Conflict of interest complaint
[10] The conflict of interest complaint arises in the context of the Practitioner representing both the Applicant and her husband in the sale of the matrimonial home, while at the same time representing the husband in relation to the relationship property distribution and other related matters. The Applicant perceives this to have been a conflict on the part of the Practitioner. She says she received no legal advice about this.
[11] The Lawyers: Conduct and Client Care Rules prohibits a lawyer from acting for two (or more) parties whose interests are in conflict. This is governed by Chapter 6 of the Rules which states that a lawyer must not act for more than one client on a matter in any circumstances where there is more than a negligible risk that the lawyer may be unable to discharge the obligations owed to one or more of the clients. There is a qualification which provides that the Rule does not apply when the consent of all parties concerned is obtained in advance unless it becomes apparent that the lawyer will not be able to discharge his obligations owed to all of the clients.
[12] There are several reasons why the above circumstances do not raise a conflict of interest situation for the Practitioner. First, it is clear from the above that a conflict arises only if the lawyer acts for one or more parties in respect of “a matter”. The Rule clearly contemplates that it applies when the Practitioner is acting for two (or more) parties in respect of the same matter, and where those interests might conflict. This would arise for example if each of the parties sought a different outcome in respect of the matter, and in such a case the Practitioner could not advance the interests of one client except at the expense of the interests of the other party. The „matter‟ in respect of which the Practitioner acted for both parties concerned the legal work to complete that sale.
[13] Second, there is nothing to suggest that the parties‟ interests were in conflict with regard to the sale. Both wanted the house sold. There was no disagreement about their objectives when instructing the Practitioner, namely that the house should be sold and the proceeds held by the Practitioner pending division of the relationship property. They had a common interest in selling the house.
[14] If it is the Applicant‟s perception that a conflict arose due to the fact that the Practitioner was also acting for the husband in other matters, this is a mistaken view of the nature of a conflict of interest. The prohibition arises only where the Practitioner acts for two or more individuals in relation to “a matter”, and where the parties interests are conflicting, such that the practitioner cannot serve the interests of both parties in relation to that matter. This contemplates a lawyer acting in the same matter for the clients, and recognises that the
interests of both parties cannot be adequately served where there is a conflict in the interests of the clients in respect of that matter.

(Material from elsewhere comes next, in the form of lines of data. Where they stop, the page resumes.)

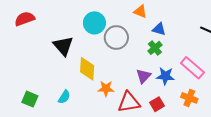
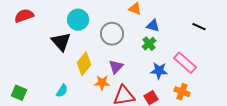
cyan circle: (94, 23) -> (78, 20), moved
yellow diamond: (87, 69) -> (84, 64), turned 35
purple triangle: (143, 76) -> (116, 67), moved
green square: (30, 99) -> (19, 93), moved

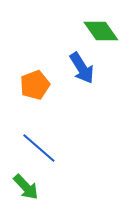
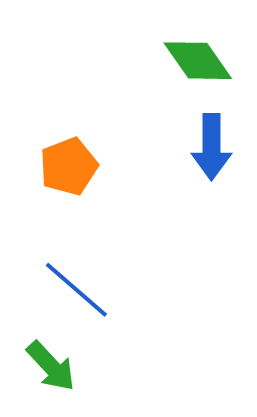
blue arrow: (82, 68) -> (211, 147), moved, turned 32

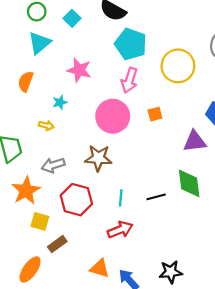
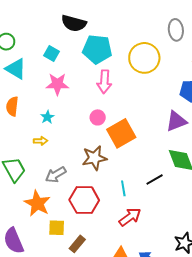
cyan square: (72, 18) -> (52, 53), moved
cyan triangle: (39, 43) -> (16, 69), turned -35
orange square: (155, 114) -> (121, 133), moved, size x2.0
pink circle: (113, 116) -> (98, 117), size x0.5

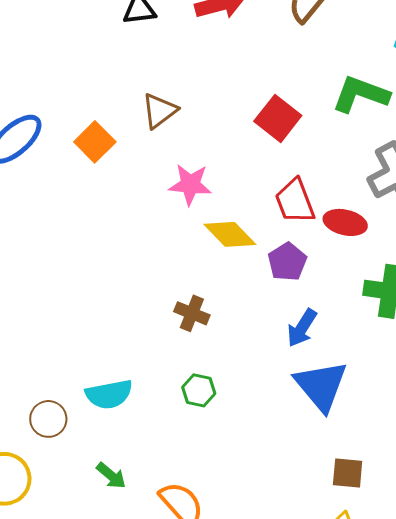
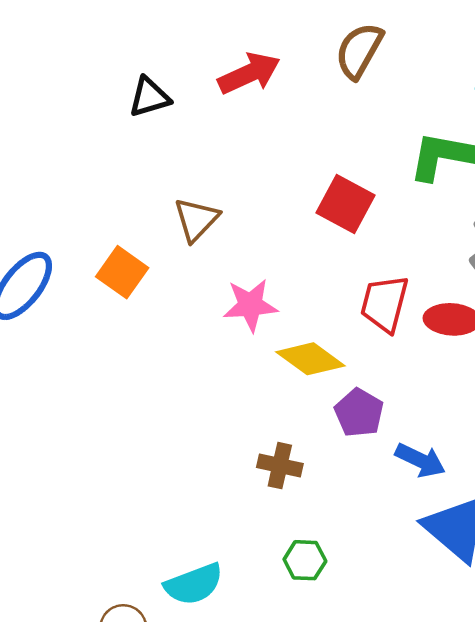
red trapezoid: (295, 201) -> (385, 304), turned 45
purple pentagon: (287, 262) -> (359, 413), moved
blue arrow: (302, 328) -> (420, 460), turned -87

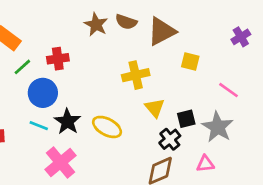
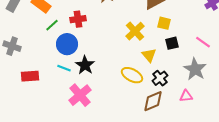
yellow square: (190, 61) -> (164, 23), moved
yellow cross: (136, 75) -> (135, 31), turned -30
black square: (186, 119) -> (172, 43), moved
yellow ellipse: (107, 127) -> (132, 75), moved

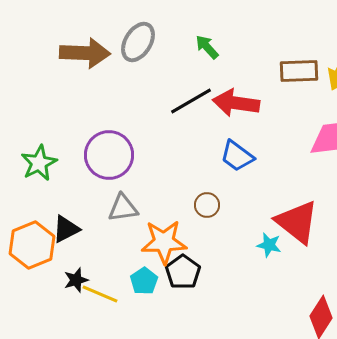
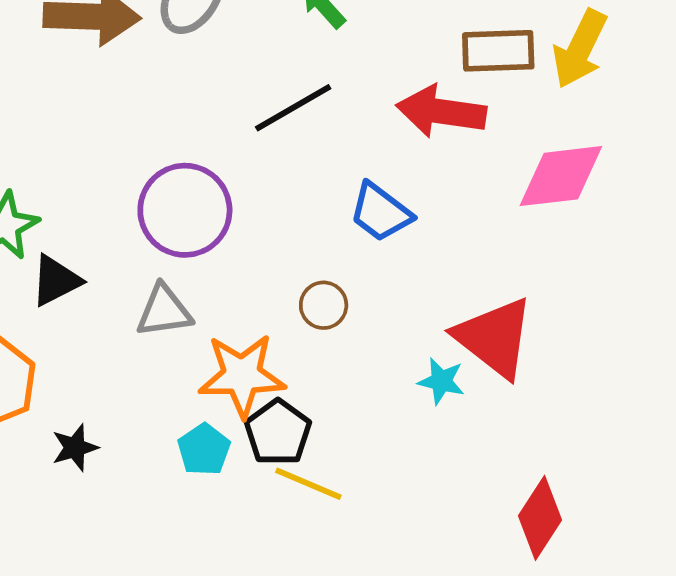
red arrow: (236, 103) -> (441, 112), moved
purple circle: (109, 155) -> (185, 210), moved
black triangle: (66, 229) -> (56, 281), moved
yellow line: (100, 294) -> (308, 484), moved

[15] The prohibition in Rule 6 does not apply where the Practitioner is also acting for one of the parties in a separate „matter‟, even where this involves a conflict with the other party. In this case the Practitioner acted only for the husband respect of other matters such as the property distribution and child care arrangements, and the section 21 Agreement. No part of the conveyancing work impinged on these other issues.
[16] The Applicant‟s interests were fully protected by the undertaking given by the Practitioner to hold the proceeds in his trust Account until such time as agreement had been reached. There is no suggestion that the Practitioner failed to honour that undertaking. I have seen no evidence of any conflict that would have prevented the Practitioner in acting in these separate matters or that the interests of the clients were compromised by his having done so.
[17] It seems that the Applicant saw this somewhat differently. She alleged that because of the conflict the Practitioner was confused about whether „relationship property‟ included the balance of the deposit that was paid by the real estate agent into the parties‟ joint account. This involved a sum of $16,000. The Applicant had withdrawn this sum to meet expenses for the family. As part of the property division the husband sought to claim his share and was represented by the Practitioner in this matter.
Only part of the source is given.